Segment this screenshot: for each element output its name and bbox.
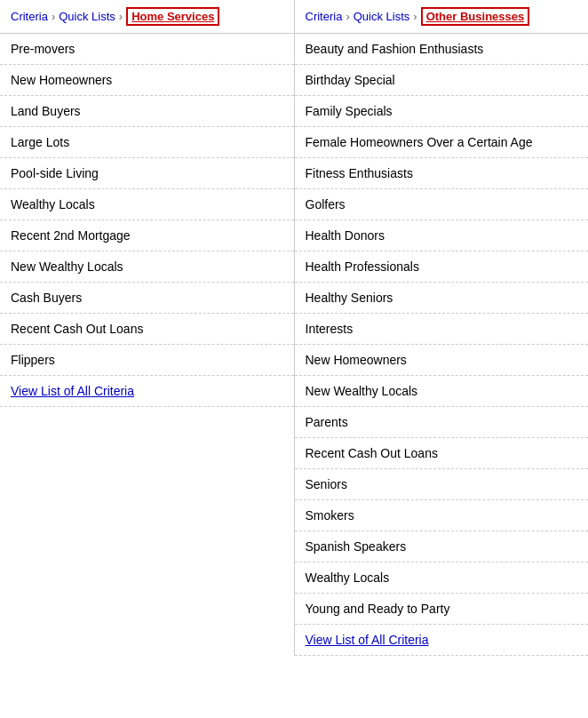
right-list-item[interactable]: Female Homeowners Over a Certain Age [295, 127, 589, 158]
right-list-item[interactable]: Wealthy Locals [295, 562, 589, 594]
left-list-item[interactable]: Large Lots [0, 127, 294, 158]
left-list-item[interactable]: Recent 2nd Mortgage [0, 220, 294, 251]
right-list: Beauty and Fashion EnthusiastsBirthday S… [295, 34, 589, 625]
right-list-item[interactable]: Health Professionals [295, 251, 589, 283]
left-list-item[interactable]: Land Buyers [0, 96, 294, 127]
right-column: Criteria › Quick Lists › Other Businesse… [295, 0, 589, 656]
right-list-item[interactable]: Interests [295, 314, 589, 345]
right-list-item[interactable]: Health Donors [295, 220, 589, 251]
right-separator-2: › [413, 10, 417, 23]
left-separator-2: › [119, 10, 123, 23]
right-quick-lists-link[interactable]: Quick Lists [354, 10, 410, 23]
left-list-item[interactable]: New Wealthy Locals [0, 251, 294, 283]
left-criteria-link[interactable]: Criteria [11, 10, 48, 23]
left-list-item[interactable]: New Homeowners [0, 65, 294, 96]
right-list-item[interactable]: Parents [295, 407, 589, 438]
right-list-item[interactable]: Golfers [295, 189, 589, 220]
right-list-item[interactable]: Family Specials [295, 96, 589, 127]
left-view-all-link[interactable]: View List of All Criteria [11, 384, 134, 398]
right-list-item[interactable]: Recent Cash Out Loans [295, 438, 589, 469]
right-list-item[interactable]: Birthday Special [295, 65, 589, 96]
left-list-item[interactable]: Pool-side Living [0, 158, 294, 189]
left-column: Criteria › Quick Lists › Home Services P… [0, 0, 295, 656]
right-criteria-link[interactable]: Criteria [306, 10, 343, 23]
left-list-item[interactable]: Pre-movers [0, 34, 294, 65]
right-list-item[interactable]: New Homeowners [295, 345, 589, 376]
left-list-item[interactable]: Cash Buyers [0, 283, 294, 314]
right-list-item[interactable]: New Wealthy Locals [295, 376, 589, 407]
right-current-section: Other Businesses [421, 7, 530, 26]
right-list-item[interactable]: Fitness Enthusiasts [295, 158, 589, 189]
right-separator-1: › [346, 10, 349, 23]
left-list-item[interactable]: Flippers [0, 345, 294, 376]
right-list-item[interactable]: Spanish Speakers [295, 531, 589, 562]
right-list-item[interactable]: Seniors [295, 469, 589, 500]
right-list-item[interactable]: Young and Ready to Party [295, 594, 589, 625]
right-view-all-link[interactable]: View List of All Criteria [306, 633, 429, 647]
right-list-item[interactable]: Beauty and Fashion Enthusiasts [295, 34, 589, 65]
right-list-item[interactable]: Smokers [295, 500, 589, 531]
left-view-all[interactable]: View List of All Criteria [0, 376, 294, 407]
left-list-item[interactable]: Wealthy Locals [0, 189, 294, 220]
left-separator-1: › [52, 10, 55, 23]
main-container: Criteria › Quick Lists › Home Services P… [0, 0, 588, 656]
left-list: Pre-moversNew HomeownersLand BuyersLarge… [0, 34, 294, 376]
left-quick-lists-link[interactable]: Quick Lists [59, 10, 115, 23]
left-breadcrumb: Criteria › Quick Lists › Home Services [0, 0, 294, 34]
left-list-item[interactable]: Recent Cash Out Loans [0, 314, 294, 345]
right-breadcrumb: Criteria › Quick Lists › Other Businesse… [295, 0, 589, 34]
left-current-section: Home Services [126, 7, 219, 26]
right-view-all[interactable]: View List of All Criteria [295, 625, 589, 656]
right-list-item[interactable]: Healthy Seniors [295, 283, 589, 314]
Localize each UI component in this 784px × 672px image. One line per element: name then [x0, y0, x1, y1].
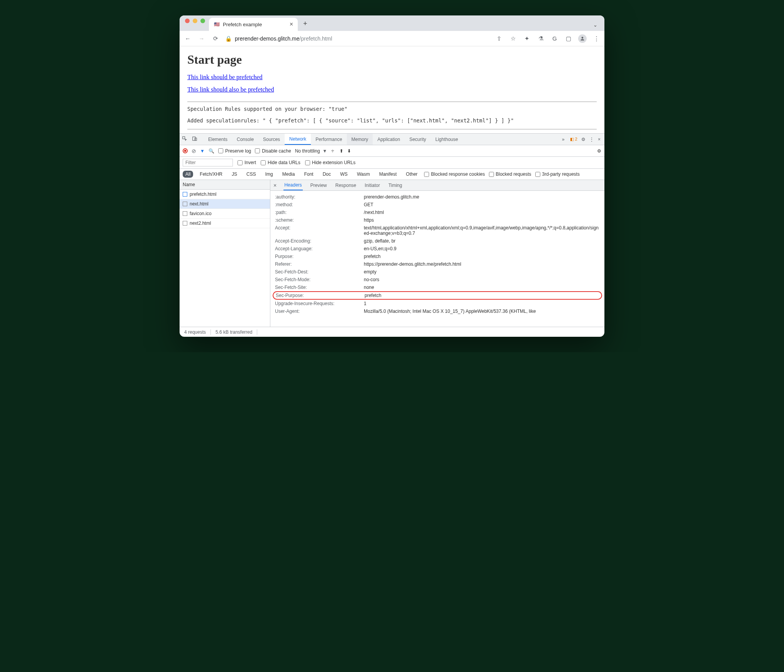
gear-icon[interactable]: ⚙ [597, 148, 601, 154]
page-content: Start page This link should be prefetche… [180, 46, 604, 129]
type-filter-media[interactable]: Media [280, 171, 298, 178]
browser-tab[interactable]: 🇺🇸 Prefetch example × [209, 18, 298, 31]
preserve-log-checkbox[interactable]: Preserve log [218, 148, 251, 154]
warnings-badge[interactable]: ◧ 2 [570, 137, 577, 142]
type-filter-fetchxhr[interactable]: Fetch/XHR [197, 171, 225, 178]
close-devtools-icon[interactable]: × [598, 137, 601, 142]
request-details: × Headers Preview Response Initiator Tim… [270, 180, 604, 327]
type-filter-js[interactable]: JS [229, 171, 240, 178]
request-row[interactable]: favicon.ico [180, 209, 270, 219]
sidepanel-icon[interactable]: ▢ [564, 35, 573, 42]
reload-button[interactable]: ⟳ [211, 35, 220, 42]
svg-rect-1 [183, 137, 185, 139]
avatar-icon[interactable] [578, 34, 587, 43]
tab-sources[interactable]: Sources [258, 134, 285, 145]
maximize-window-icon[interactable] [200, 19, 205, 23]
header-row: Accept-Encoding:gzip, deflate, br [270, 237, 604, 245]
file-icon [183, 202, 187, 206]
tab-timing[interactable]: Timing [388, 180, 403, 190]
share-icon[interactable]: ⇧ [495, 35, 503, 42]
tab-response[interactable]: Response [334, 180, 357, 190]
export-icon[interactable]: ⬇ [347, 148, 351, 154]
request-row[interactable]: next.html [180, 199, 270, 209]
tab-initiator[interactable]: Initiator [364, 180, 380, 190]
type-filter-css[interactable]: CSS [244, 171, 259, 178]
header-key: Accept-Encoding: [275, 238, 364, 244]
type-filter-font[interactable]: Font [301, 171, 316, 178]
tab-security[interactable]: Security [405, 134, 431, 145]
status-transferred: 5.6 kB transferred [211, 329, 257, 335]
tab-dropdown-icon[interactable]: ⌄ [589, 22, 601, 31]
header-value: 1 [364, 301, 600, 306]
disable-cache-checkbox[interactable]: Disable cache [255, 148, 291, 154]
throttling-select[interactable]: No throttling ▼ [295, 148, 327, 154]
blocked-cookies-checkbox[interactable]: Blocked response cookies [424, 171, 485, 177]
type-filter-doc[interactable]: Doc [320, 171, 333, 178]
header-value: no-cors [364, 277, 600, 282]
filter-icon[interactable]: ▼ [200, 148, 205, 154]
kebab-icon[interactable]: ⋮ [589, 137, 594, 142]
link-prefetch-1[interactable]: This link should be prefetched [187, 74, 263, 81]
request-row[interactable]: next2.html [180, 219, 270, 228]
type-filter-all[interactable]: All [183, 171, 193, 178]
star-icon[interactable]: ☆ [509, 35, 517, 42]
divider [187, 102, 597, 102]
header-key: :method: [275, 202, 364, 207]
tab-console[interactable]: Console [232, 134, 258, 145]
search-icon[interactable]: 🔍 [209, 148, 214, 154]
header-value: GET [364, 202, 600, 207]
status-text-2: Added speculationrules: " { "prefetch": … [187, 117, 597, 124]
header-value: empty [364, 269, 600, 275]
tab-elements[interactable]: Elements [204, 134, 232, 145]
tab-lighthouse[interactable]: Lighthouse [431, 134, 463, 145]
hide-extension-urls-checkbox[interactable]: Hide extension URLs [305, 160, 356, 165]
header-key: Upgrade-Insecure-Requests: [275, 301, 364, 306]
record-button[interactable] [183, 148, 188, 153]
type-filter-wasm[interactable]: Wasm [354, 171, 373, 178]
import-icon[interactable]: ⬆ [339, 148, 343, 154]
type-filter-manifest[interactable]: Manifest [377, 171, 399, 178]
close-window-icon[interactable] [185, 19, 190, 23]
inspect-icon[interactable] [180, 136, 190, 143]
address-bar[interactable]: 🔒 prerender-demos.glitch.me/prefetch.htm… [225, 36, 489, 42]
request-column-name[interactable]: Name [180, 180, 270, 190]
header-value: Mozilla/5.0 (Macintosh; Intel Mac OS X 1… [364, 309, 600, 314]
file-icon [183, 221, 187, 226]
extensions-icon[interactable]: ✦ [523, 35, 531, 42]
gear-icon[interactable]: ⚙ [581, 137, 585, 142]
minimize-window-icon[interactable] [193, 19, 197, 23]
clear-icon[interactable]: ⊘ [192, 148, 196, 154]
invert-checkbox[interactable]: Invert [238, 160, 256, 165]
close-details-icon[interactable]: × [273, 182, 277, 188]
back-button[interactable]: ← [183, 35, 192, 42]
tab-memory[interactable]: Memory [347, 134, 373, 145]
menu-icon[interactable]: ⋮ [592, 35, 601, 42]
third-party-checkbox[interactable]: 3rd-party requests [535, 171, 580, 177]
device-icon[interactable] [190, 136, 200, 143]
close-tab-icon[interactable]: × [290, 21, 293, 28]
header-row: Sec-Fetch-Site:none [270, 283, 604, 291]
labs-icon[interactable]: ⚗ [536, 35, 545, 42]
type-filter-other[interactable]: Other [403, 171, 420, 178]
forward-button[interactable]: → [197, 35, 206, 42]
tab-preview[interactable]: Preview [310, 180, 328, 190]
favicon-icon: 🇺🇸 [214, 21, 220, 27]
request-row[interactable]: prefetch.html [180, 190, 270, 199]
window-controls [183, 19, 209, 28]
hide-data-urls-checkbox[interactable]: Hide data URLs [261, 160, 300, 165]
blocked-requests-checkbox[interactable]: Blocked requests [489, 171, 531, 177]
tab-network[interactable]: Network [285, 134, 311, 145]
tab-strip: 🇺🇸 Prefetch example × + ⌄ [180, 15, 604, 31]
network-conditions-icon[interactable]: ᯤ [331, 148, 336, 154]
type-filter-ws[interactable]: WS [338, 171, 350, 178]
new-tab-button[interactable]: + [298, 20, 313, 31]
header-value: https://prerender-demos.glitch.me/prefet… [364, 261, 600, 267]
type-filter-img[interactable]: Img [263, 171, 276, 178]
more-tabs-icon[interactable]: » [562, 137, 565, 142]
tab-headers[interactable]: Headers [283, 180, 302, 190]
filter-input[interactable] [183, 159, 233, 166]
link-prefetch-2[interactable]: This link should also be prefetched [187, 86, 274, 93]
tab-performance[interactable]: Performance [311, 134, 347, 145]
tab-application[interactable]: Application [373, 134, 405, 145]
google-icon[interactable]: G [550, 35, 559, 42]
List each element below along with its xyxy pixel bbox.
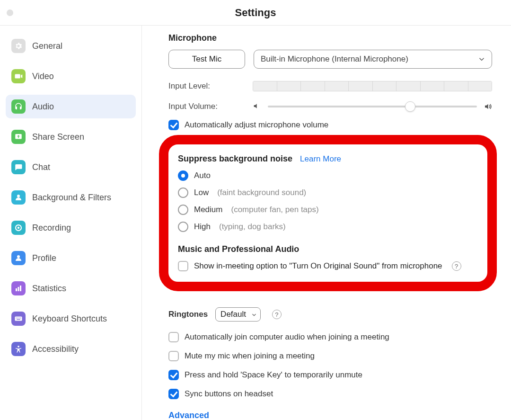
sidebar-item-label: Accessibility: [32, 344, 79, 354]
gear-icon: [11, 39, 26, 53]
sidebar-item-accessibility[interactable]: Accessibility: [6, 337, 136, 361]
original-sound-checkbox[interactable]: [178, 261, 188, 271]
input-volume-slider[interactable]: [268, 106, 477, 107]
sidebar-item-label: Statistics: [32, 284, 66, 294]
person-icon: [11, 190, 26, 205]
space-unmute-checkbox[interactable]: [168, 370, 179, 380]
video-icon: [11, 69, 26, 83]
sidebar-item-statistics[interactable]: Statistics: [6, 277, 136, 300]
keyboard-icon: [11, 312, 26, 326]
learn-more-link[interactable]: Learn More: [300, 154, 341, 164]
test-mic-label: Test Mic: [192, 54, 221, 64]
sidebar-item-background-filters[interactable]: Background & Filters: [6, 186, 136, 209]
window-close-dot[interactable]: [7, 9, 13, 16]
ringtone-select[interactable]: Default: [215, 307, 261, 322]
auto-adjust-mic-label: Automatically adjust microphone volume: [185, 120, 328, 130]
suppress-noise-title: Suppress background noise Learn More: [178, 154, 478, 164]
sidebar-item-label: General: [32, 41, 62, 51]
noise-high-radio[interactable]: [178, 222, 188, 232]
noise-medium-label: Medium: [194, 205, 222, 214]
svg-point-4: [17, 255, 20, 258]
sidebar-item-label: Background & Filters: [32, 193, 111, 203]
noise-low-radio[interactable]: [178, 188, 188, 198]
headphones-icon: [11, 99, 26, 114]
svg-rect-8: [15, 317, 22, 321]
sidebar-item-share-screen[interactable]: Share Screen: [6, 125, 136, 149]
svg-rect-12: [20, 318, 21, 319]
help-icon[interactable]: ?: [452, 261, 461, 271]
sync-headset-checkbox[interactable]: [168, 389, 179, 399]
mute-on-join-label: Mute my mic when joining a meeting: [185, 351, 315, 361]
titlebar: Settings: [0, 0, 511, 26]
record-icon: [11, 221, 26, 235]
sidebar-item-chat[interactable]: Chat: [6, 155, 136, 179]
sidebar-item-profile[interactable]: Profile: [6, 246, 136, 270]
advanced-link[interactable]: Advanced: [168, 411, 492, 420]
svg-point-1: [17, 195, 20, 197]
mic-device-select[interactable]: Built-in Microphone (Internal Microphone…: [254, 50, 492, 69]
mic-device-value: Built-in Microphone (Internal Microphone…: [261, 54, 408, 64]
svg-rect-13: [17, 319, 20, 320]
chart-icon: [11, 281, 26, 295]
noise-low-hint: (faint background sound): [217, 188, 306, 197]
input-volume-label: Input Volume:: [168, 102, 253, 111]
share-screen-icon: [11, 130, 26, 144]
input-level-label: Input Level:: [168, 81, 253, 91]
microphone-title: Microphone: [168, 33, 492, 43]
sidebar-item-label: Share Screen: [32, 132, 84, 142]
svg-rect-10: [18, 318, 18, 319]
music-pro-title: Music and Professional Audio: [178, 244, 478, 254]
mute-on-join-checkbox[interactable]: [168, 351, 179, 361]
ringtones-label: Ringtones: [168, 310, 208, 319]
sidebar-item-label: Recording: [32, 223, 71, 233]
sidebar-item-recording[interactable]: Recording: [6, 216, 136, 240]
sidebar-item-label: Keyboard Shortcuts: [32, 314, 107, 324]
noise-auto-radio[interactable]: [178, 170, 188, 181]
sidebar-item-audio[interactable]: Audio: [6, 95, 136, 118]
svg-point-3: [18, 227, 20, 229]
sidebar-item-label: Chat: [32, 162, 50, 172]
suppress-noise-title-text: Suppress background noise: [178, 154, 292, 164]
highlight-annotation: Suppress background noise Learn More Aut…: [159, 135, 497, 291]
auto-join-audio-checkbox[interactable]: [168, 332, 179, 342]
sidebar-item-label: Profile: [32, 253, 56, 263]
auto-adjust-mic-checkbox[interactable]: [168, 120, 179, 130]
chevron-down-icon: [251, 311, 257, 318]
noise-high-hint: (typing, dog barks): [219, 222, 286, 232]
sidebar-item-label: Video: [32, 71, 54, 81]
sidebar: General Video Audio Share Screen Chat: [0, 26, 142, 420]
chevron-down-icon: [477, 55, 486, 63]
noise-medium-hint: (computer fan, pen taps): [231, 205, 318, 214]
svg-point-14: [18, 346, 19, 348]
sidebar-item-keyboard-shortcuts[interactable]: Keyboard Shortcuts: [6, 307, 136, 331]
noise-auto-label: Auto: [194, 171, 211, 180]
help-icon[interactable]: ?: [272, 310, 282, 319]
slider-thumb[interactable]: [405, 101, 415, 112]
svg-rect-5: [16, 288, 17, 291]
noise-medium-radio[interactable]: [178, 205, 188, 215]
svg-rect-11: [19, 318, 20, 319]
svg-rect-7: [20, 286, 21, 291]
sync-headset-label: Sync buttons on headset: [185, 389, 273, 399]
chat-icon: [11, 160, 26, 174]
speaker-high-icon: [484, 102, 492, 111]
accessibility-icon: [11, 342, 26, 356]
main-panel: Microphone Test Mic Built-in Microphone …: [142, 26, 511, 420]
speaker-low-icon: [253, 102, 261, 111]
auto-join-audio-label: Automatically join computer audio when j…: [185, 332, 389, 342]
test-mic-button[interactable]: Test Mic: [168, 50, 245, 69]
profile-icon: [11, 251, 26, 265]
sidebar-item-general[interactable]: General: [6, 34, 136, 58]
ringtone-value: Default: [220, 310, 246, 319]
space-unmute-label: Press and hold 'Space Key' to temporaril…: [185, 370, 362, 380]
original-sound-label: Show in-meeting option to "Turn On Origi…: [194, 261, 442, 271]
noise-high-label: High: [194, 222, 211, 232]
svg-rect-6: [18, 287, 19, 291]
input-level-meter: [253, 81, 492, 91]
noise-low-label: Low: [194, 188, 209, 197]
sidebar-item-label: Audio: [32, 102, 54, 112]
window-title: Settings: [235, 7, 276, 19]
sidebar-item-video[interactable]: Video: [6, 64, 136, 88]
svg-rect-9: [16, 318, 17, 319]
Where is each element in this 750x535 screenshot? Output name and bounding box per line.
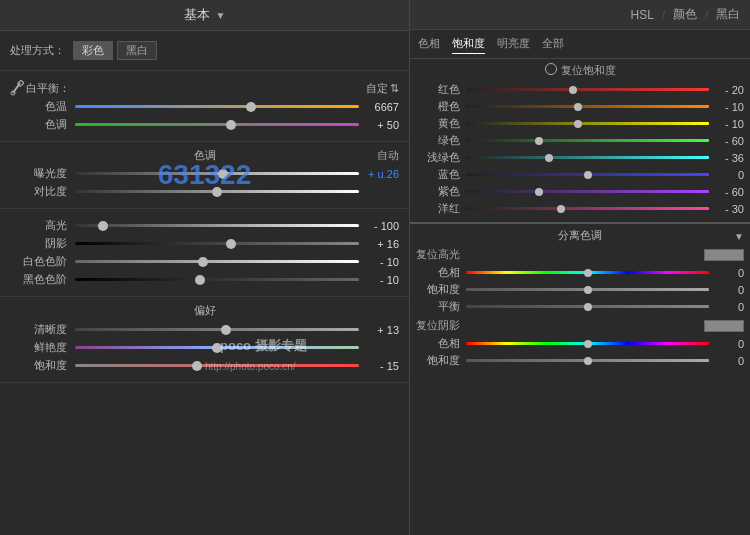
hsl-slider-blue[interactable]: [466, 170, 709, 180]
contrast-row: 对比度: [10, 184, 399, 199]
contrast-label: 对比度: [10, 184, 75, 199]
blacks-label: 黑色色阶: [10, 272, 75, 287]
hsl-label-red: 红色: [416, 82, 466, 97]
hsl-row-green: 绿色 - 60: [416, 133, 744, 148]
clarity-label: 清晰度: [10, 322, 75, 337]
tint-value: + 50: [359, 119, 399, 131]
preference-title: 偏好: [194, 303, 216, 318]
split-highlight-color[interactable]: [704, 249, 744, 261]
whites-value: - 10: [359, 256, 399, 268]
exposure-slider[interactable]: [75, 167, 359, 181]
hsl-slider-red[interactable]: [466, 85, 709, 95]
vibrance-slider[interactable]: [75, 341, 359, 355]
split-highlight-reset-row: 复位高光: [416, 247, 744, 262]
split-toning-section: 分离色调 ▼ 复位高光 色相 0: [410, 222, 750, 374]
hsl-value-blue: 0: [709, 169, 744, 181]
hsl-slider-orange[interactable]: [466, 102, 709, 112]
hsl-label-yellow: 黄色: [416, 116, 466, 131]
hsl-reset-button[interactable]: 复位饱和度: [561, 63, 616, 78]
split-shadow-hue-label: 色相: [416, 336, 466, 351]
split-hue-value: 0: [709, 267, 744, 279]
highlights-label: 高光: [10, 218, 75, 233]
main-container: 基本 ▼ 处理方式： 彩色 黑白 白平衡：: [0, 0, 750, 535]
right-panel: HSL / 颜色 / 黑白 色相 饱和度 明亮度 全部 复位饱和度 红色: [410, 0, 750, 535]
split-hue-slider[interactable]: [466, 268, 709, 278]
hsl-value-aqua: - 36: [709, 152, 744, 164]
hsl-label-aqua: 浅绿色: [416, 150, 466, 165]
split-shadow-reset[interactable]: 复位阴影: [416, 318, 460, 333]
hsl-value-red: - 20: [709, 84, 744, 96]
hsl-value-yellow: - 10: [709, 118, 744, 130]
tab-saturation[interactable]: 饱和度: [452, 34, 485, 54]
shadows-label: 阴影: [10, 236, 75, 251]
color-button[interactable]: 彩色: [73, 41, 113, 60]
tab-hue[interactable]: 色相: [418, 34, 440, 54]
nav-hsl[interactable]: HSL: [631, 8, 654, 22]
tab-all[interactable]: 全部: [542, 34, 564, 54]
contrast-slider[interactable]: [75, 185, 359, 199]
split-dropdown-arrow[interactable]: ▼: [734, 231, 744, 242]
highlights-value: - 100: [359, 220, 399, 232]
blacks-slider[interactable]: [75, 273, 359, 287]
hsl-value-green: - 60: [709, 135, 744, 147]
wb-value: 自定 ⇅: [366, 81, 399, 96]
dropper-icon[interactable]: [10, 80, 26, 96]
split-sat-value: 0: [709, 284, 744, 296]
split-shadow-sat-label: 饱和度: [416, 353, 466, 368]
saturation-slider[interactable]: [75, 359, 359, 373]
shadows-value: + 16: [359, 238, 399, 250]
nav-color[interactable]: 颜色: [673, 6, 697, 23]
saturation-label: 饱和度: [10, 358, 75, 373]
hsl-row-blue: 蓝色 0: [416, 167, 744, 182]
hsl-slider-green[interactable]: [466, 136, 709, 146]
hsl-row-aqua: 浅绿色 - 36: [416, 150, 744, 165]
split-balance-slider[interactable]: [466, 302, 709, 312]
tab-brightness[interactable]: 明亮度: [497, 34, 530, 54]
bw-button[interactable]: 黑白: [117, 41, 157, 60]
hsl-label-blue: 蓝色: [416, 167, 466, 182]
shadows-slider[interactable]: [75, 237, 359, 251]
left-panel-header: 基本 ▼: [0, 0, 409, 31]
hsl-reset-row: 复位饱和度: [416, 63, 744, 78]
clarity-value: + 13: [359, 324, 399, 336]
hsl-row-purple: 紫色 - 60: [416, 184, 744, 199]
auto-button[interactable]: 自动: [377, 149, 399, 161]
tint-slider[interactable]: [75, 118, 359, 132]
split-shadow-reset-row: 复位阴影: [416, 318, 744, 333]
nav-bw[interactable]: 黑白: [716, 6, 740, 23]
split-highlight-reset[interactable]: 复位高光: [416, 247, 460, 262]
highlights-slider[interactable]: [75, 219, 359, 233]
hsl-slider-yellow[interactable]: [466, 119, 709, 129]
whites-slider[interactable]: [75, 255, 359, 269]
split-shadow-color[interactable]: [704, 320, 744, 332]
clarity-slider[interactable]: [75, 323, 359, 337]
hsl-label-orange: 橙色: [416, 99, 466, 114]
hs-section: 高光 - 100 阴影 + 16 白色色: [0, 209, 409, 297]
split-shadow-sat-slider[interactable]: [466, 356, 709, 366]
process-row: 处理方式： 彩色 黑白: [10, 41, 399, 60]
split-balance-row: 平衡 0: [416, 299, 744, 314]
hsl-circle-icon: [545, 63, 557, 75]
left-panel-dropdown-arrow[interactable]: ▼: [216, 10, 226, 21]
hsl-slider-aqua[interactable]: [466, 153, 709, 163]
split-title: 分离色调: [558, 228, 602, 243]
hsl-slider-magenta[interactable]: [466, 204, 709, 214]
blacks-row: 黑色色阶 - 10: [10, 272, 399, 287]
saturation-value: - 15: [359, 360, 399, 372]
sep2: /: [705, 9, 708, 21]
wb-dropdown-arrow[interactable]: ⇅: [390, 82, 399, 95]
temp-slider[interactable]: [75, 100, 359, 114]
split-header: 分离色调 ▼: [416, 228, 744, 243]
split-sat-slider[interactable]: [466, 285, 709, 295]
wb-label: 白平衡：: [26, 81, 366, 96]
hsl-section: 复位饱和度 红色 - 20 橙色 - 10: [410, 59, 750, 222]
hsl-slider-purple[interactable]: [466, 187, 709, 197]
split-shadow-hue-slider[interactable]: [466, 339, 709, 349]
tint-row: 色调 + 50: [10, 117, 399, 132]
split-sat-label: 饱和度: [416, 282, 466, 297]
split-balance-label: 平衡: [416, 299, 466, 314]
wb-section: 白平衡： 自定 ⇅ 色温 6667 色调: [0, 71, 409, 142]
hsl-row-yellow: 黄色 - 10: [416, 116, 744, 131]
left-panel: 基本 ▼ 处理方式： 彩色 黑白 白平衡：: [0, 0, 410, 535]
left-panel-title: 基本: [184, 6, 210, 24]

Assigned task:
Only lines holding the word "Preview" are wanted; list them all from the material.

Reply:
request-details: × Headers Preview Response Initiator Tim… [270, 180, 604, 327]
tab-preview[interactable]: Preview [310, 180, 328, 190]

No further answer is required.